Exercise prompt:
All of the entries need to be printed again exactly; pictures are the only thing to omit.

*** Data for analysis

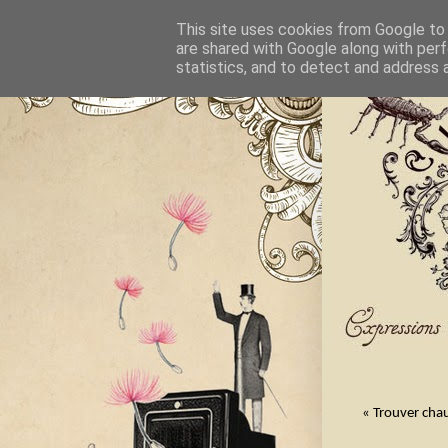
This site uses cookies from Google to d
are shared with Google along with perf
statistics, and to detect and address 
« Trouver chau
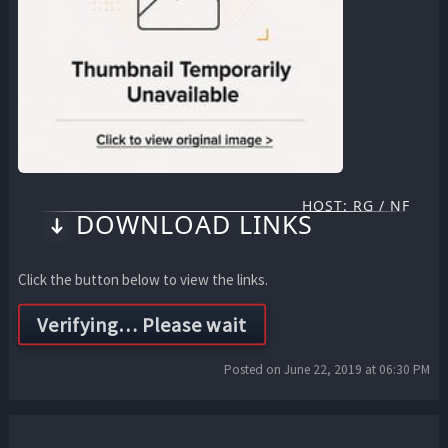
HOST: RG / NF
DOWNLOAD LINKS
Click the button below to view the links.
Posted on June 22, 2019 at 06:30 PM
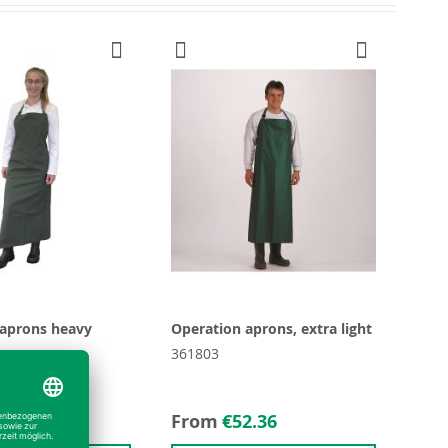
 aprons heavy
Operation aprons, extra light
361803
9.27
From
€52.36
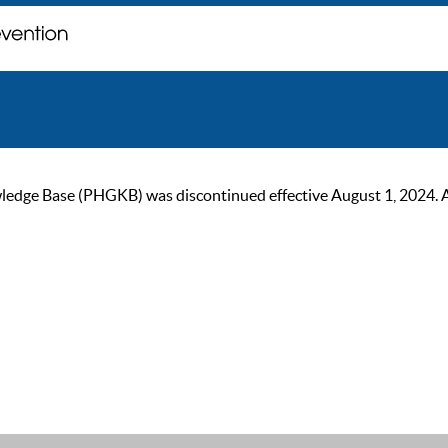
ge Base (PHGKB) was discontinued effective August 1, 2024. As of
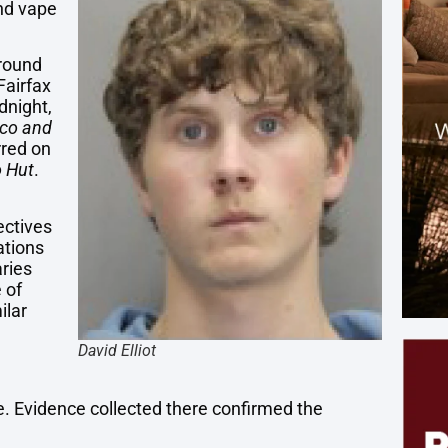
and vape
around
Fairfax
dnight,
co and
rred on
 Hut
.
ectives
ations
aries
 of
ilar
David Elliot
e. Evidence collected there confirmed the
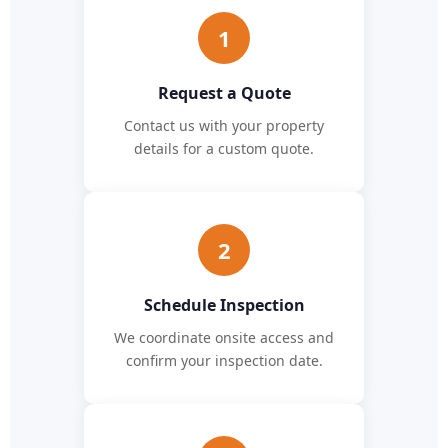
1
Request a Quote
Contact us with your property
details for a custom quote.
2
Schedule Inspection
We coordinate onsite access and
confirm your inspection date.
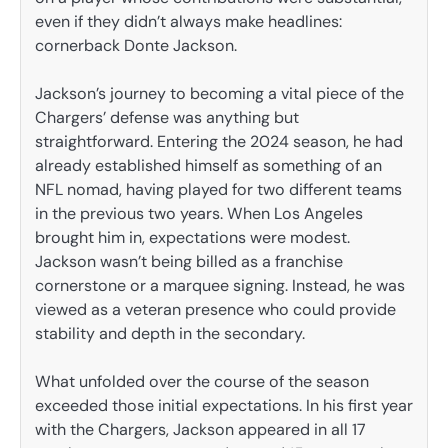
even if they didn’t always make headlines:
cornerback Donte Jackson.
Jackson’s journey to becoming a vital piece of the
Chargers’ defense was anything but
straightforward. Entering the 2024 season, he had
already established himself as something of an
NFL nomad, having played for two different teams
in the previous two years. When Los Angeles
brought him in, expectations were modest.
Jackson wasn’t being billed as a franchise
cornerstone or a marquee signing. Instead, he was
viewed as a veteran presence who could provide
stability and depth in the secondary.
What unfolded over the course of the season
exceeded those initial expectations. In his first year
with the Chargers, Jackson appeared in all 17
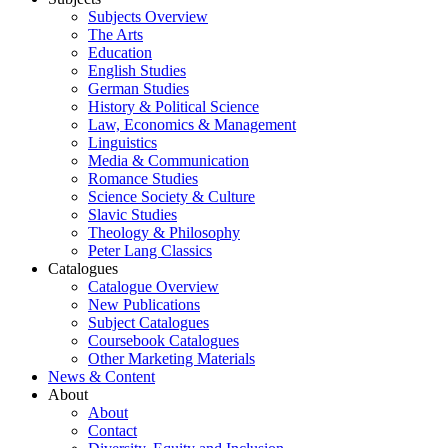
Subjects Overview
The Arts
Education
English Studies
German Studies
History & Political Science
Law, Economics & Management
Linguistics
Media & Communication
Romance Studies
Science Society & Culture
Slavic Studies
Theology & Philosophy
Peter Lang Classics
Catalogues
Catalogue Overview
New Publications
Subject Catalogues
Coursebook Catalogues
Other Marketing Materials
News & Content
About
About
Contact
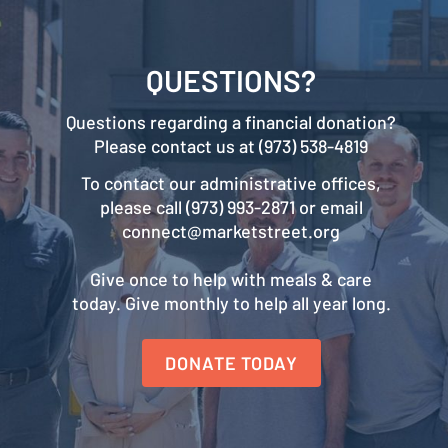
QUESTIONS?
Questions regarding a financial donation?
Please contact us at (973) 538-4819
To contact our administrative offices,
please call (973) 993-2871 or email
connect@marketstreet.org
Give once to help with meals & care
today. Give monthly to help all year long.
DONATE TODAY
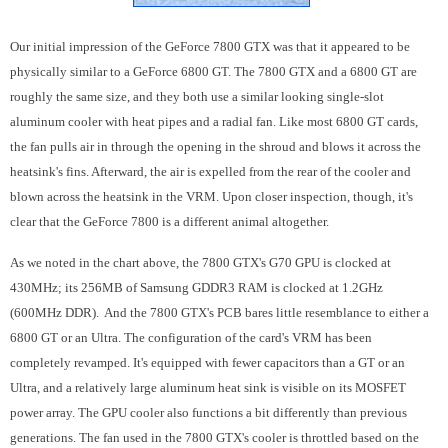
Our initial impression of the GeForce 7800 GTX was that it appeared to be
physically similar to a GeForce 6800 GT. The 7800 GTX and a 6800 GT are
roughly the same size, and they both use a similar looking single-slot
aluminum cooler with heat pipes and a radial fan. Like most 6800 GT cards,
the fan pulls air in through the opening in the shroud and blows it across the
heatsink's fins. Afterward, the air is expelled from the rear of the cooler and
blown across the heatsink in the VRM. Upon closer inspection, though, it's
clear that the GeForce 7800 is a different animal altogether.
As we noted in the chart above, the 7800 GTX's G70 GPU is clocked at
430MHz; its 256MB of Samsung GDDR3 RAM is clocked at 1.2GHz
(600MHz DDR). And the 7800 GTX's PCB bares little resemblance to either a
6800 GT or an Ultra. The configuration of the card's VRM has been
completely revamped. It's equipped with fewer capacitors than a GT or an
Ultra, and a relatively large aluminum heat sink is visible on its MOSFET
power array. The GPU cooler also functions a bit differently than previous
generations. The fan used in the 7800 GTX's cooler is throttled based on the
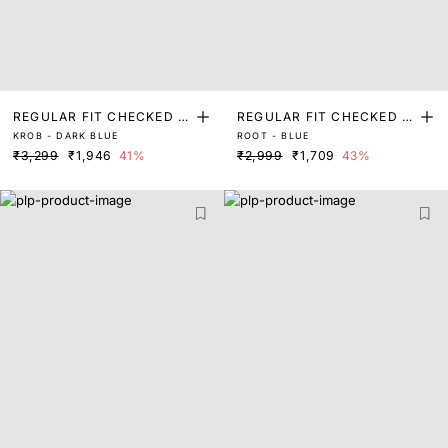
REGULAR FIT CHECKED P
REGULAR FIT CHECKED P
KROB - DARK BLUE
ROOT - BLUE
RINT SHIRT
RINT SHIRT
₹3,299
₹1,946
41%
₹2,999
₹1,709
43%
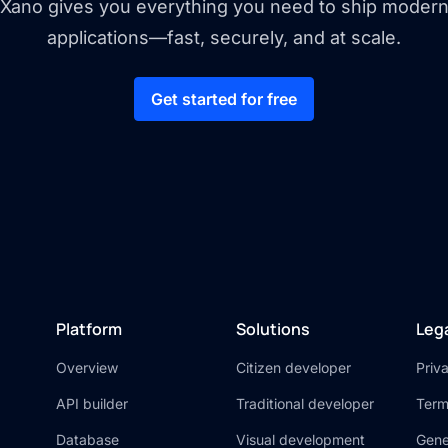
Xano gives you everything you need to ship moder
applications—fast, securely, and at scale.
Get started for free
Platform
Solutions
Leg
Overview
Citizen developer
Priv
API builder
Traditional developer
Term
Database
Visual development
Gene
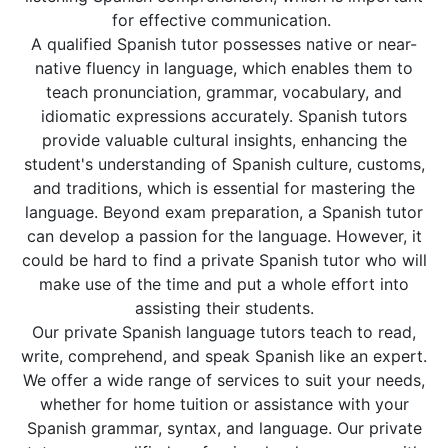
for effective communication.
A qualified Spanish tutor possesses native or near-
native fluency in language, which enables them to
teach pronunciation, grammar, vocabulary, and
idiomatic expressions accurately. Spanish tutors
provide valuable cultural insights, enhancing the
student's understanding of Spanish culture, customs,
and traditions, which is essential for mastering the
language. Beyond exam preparation, a Spanish tutor
can develop a passion for the language. However, it
could be hard to find a private Spanish tutor who will
make use of the time and put a whole effort into
assisting their students.
Our private Spanish language tutors teach to read,
write, comprehend, and speak Spanish like an expert.
We offer a wide range of services to suit your needs,
whether for home tuition or assistance with your
Spanish grammar, syntax, and language. Our private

******

Completed task:
This site uses cookies from Google to d
are shared with Google along with perf
statistics, and to detect and address 
« Trouver chau
HOST: RG / NF
DOWNLOAD LINKS
Click the button below to view the links.
Posted on June 22, 2019 at 06:30 PM
 aprons heavy
Operation aprons, extra light
361803
9.27
From
€52.36
ge Base (PHGKB) was discontinued effective August 1, 2024. As of
and vape
around
Fairfax
dnight,
co and
rred on
 Hut
.
ectives
ations
aries
 of
ilar
David Elliot
e. Evidence collected there confirmed the
1
Request a Quote
Contact us with your property
details for a custom quote.
2
Schedule Inspection
We coordinate onsite access and
confirm your inspection date.
even if they didn’t always make headlines:
cornerback Donte Jackson.
Jackson’s journey to becoming a vital piece of the
Chargers’ defense was anything but
straightforward. Entering the 2024 season, he had
already established himself as something of an
NFL nomad, having played for two different teams
in the previous two years. When Los Angeles
brought him in, expectations were modest.
Jackson wasn’t being billed as a franchise
cornerstone or a marquee signing. Instead, he was
viewed as a veteran presence who could provide
stability and depth in the secondary.
What unfolded over the course of the season
exceeded those initial expectations. In his first year
with the Chargers, Jackson appeared in all 17
Subjects Overview
The Arts
Education
English Studies
German Studies
History & Political Science
Law, Economics & Management
Linguistics
Media & Communication
Romance Studies
Science Society & Culture
Slavic Studies
Theology & Philosophy
Peter Lang Classics
Catalogues
Catalogue Overview
New Publications
Subject Catalogues
Coursebook Catalogues
Other Marketing Materials
News & Content
About
About
Contact
QUESTIONS?
Questions regarding a financial donation?
Please contact us at (973) 538-4819
To contact our administrative offices,
please call (973) 993-2871 or email
connect@marketstreet.org
Give once to help with meals & care
today. Give monthly to help all year long.
DONATE TODAY
Our initial impression of the GeForce 7800 GTX was that it appeared to be
physically similar to a GeForce 6800 GT. The 7800 GTX and a 6800 GT are
roughly the same size, and they both use a similar looking single-slot
aluminum cooler with heat pipes and a radial fan. Like most 6800 GT cards,
the fan pulls air in through the opening in the shroud and blows it across the
heatsink's fins. Afterward, the air is expelled from the rear of the cooler and
blown across the heatsink in the VRM. Upon closer inspection, though, it's
clear that the GeForce 7800 is a different animal altogether.
As we noted in the chart above, the 7800 GTX's G70 GPU is clocked at
430MHz; its 256MB of Samsung GDDR3 RAM is clocked at 1.2GHz
(600MHz DDR). And the 7800 GTX's PCB bares little resemblance to either a
6800 GT or an Ultra. The configuration of the card's VRM has been
completely revamped. It's equipped with fewer capacitors than a GT or an
Ultra, and a relatively large aluminum heat sink is visible on its MOSFET
power array. The GPU cooler also functions a bit differently than previous
generations. The fan used in the 7800 GTX's cooler is throttled based on the
REGULAR FIT CHECKED P
REGULAR FIT CHECKED P
KROB - DARK BLUE
ROOT - BLUE
RINT SHIRT
RINT SHIRT
₹3,299
₹1,946
41%
₹2,999
₹1,709
43%
Xano gives you everything you need to ship moder
applications—fast, securely, and at scale.
Get started for free
Platform
Solutions
Leg
Overview
Citizen developer
Priv
API builder
Traditional developer
Term
Database
Visual development
Gene
for effective communication.
A qualified Spanish tutor possesses native or near-
native fluency in language, which enables them to
teach pronunciation, grammar, vocabulary, and
idiomatic expressions accurately. Spanish tutors
provide valuable cultural insights, enhancing the
student's understanding of Spanish culture, customs,
and traditions, which is essential for mastering the
language. Beyond exam preparation, a Spanish tutor
can develop a passion for the language. However, it
could be hard to find a private Spanish tutor who will
make use of the time and put a whole effort into
assisting their students.
Our private Spanish language tutors teach to read,
write, comprehend, and speak Spanish like an expert.
We offer a wide range of services to suit your needs,
whether for home tuition or assistance with your
Spanish grammar, syntax, and language. Our private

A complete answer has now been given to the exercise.